About this task ▸
Copy everything in the records exactly; the pictures stay out.

Dataset extract ▸

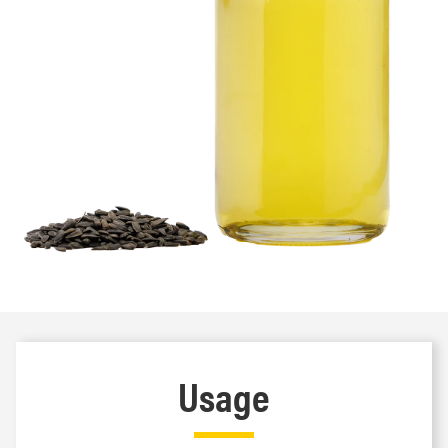
Usage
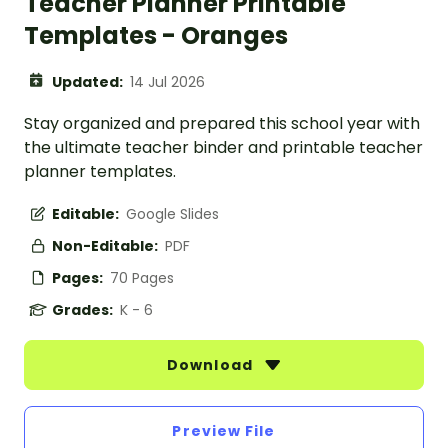
Teacher Planner Printable
Templates - Oranges
Updated:
14 Jul 2026
Stay organized and prepared this school year with
the ultimate teacher binder and printable teacher
planner templates.
Editable:
Google Slides
Non-Editable:
PDF
Pages:
70 Pages
Grades:
K - 6
Download
Preview File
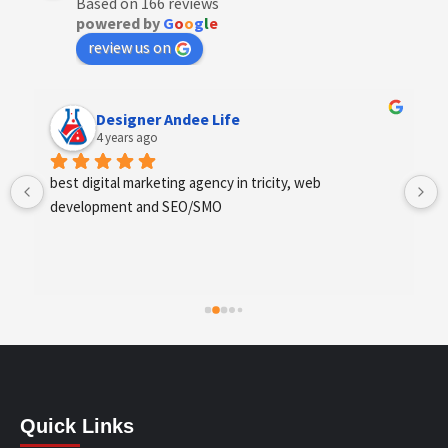
Based on 166 reviews
powered by
G
o
o
g
l
e
review us on
Designer Andee Life
4 years ago
best digital marketing agency in tricity, web 
development and SEO/SMO
Quick Links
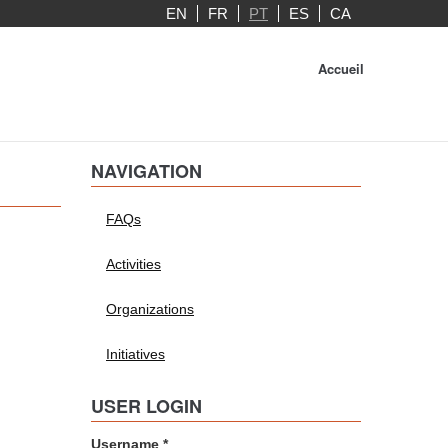
EN
FR
PT
ES
CA
Accueil
NAVIGATION
FAQs
Activities
Organizations
Initiatives
USER LOGIN
Username
*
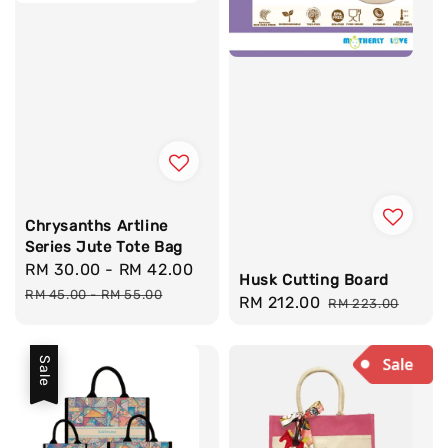
Chrysanths Artline
Series Jute Tote Bag
Sale
RM 30.00
-
RM 42.00
Regular
Husk Cutting Board
price
price
RM 45.00
-
RM 55.00
Sale
RM 212.00
Regular
RM 223.00
price
price
Sale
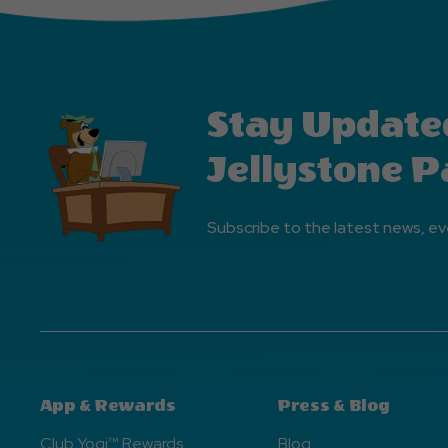
Stay Update
Jellystone P
Subscribe to the latest news, ev
App & Rewards
Press & Blog
Club Yogi™ Rewards
Blog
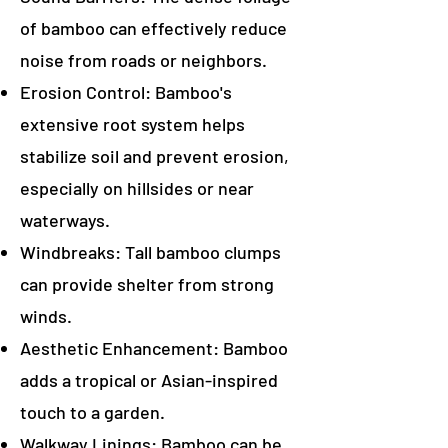
of bamboo can effectively reduce
noise from roads or neighbors.
Erosion Control: Bamboo's
extensive root system helps
stabilize soil and prevent erosion,
especially on hillsides or near
waterways.
Windbreaks: Tall bamboo clumps
can provide shelter from strong
winds.
Aesthetic Enhancement: Bamboo
adds a tropical or Asian-inspired
touch to a garden.
Walkway Linings: Bamboo can be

Answer space ▸
Usage
Teacher Planner Printable
Templates - Oranges
Updated:
14 Jul 2026
Stay organized and prepared this school year with
the ultimate teacher binder and printable teacher
planner templates.
Editable:
Google Slides
Non-Editable:
PDF
Pages:
70 Pages
Grades:
K - 6
Download
Preview File
Based on 166 reviews
powered by
G
o
o
g
l
e
review us on
Designer Andee Life
4 years ago
best digital marketing agency in tricity, web 
development and SEO/SMO
Quick Links
EN
FR
PT
ES
CA
Accueil
NAVIGATION
FAQs
Activities
Organizations
Initiatives
USER LOGIN
Username
*
Chrysanths Artline
Series Jute Tote Bag
Sale
RM 30.00
-
RM 42.00
Regular
Husk Cutting Board
price
price
RM 45.00
-
RM 55.00
Sale
RM 212.00
Regular
RM 223.00
price
price
Sale
Stay Update
Jellystone P
Subscribe to the latest news, ev
App & Rewards
Press & Blog
Club Yogi™ Rewards
Blog
of bamboo can effectively reduce
noise from roads or neighbors.
Erosion Control: Bamboo's
extensive root system helps
stabilize soil and prevent erosion,
especially on hillsides or near
waterways.
Windbreaks: Tall bamboo clumps
can provide shelter from strong
winds.
Aesthetic Enhancement: Bamboo
adds a tropical or Asian-inspired
touch to a garden.
Walkway Linings: Bamboo can be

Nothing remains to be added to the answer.